HY427 Germany, Europe and the World, c. 1945-1990: the creation of humanitarian aid and policies in the Cold War era
This information is for the 2009/10 session.
Teacher responsible
Availability
Optional on MA/MSc History of International Relations, MSc Theory and History of International Relations, MSc History of Empires, LSE-PKU Double Degree in International Affairs, MSc LSE-Columbia University Double Degree in International and World History. The course is also available as an outside option where regulations permit.
Course content
Efforts to Make Poverty History (to invoke a current slogan) have a past which is worth studying to better understand the present-day dilemmas of the existing aid systems. Many humanitarian and development agencies originated in the era following the Second World War. So did some of the fundamental ideas and motivations underpinning them. It was the devastation in war-torn Europe itself which first triggered aid efforts before repeated crises and political/ economic interests in former colonies turned European attention towards other parts of the world.
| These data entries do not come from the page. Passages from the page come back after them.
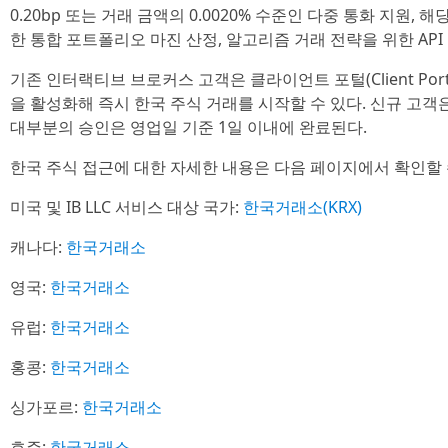
0.20bp 또는 거래 금액의 0.0020% 수준인 다중 통화 지원,
한 통합 포트폴리오 마진 산정, 알고리즘 거래 전략을 위한 API
기존 인터랙티브 브로커스 고객은 클라이언트 포털(Client Port
을 활성화해 즉시 한국 주식 거래를 시작할 수 있다. 신규 고객
대부분의 승인은 영업일 기준 1일 이내에 완료된다.
한국 주식 접근에 대한 자세한 내용은 다음 페이지에서 확인할 
미국 및 IB LLC 서비스 대상 국가:
한국거래소(KRX)
캐나다:
한국거래소
영국:
한국거래소
유럽:
한국거래소
홍콩:
한국거래소
싱가포르:
한국거래소
호주:
한국거래소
The course examines the entanglement between European domestic and foreign affairs and their relations to the Third World. In a comparative perspective, Germany will be in the focus of attention. Its history exemplifies many of the paradoxical features of humanitarian aid and development.
Teaching
18 hours of seminars in MT and 20 hours of seminars in LT. Two hours of seminars in the ST.
Formative coursework
Three 3,000 word essays to be submitted in MT and LT, and one mock exam in ST.
Indicative reading
Berman, Nina, Impossible missions? German economic, military, and humanitarian efforts in Africa, Lincoln 2004; Bessel, Richard / Schumann, Dirk (eds.), Life after death: approaches to a cultural and social history of Europe during the 1940s and 1950s, Cambridge 2003; Easterly, William, The white mans burden: why the efforts to aid the rest have done so much ill and so little good, New York 2006; Havinden, Michael / Meredith, David (eds.), Colonialism and development: Britain and its tropical colonies, 1860-1960, London 1993; Reinisch, Jessica (ed.), Relief in the Aftermath of War, special issue, Journal of Contemporary History 43/3, pp. 371-551; Rist, Gilbert: The history of development: from western origins to global faith, transl. by Patrick Camiller, London 1997, 69-108; Schulz, Brigitte H., Development policy in the Cold War era: the two Germanies and sub-Saharan Africa, 1960-1985, Münster 1995; Staples, Amy L. S., The birth of development: how the World Bank, Food and Agriculture Organization, and World Health Organization changed the world, 1945-1965, Kent, Ohio, 2006; West, Odd Arne, The global cold war: third world interventions and the making of our times, Cambridge, 2005.